My Alice never fell down any rabbit hole. Instead, she went to the casino to play roulette. She was a very curious girl, and although some claim that she hoped to win money and others that she did it for the thrill, I believe she went there out of scientific curiosity. The era of great inventions was long gone, but still one has to invent herself. My Alice was fascinated by the idea of a perpetual motion machine and although she knew that newtonian physics wouldn’t be of much help in building one, she decided in her search for inspiration to see an example of Blaise Pascal’s efforts up close. One can’t blame her, for it is one of the peculiarities of youth to find the idea of always staying in motion intriguing.

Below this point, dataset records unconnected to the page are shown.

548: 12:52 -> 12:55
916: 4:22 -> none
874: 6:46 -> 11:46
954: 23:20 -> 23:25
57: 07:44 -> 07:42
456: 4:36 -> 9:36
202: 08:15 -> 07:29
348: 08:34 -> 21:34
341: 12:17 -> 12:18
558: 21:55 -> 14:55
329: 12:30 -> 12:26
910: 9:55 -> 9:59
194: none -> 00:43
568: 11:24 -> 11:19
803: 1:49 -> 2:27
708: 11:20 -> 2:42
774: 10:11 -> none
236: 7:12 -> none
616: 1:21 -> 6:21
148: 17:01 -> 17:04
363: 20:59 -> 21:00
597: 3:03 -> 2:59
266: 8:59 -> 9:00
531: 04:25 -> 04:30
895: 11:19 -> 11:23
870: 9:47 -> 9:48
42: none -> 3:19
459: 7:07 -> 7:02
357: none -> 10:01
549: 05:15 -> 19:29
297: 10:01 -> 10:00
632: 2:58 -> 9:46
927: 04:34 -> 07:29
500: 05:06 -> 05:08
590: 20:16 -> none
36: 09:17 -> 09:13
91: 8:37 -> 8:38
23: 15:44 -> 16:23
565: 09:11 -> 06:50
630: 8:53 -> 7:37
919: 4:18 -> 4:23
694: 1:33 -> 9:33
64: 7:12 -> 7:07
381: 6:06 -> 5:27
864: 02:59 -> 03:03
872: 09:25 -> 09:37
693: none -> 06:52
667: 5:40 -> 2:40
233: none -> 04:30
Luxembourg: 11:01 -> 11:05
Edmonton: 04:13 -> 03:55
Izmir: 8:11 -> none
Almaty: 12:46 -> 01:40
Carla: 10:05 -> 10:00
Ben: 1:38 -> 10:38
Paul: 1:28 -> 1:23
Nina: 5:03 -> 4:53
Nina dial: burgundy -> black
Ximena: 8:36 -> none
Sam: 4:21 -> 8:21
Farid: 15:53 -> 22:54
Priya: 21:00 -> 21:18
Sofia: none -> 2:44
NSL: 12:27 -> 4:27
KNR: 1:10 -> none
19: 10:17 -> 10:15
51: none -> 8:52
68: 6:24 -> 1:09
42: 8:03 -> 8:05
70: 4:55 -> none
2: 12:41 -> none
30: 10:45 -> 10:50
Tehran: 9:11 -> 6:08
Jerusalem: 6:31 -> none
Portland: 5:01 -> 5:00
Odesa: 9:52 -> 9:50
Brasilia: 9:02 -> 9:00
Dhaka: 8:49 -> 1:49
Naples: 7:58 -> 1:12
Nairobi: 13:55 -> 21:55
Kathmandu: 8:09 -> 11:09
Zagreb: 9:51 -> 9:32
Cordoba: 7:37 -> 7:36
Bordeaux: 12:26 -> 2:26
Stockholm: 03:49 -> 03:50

It was curiosity that led my Alice to the roulette, and not the wish to win. But as with all Alices, her casino ride wasn’t meant to be an uneventful one. Impressionable as she was, it didn’t take long for her to start spinning with the ball. Passing over each new number opened another, and yet another, set of possibilities and brought with it a new point of view, a new point of reference. One moment the world was a scary place and the next it was a playground. Even worse, and as the fate of Alices demands, as the world around her changed, so did she. Alice would not be the same person she was half a second before or the one she would be half a second later. One moment her hair was short and brown, the next long and purple. One moment she spoke English, the next Chinese.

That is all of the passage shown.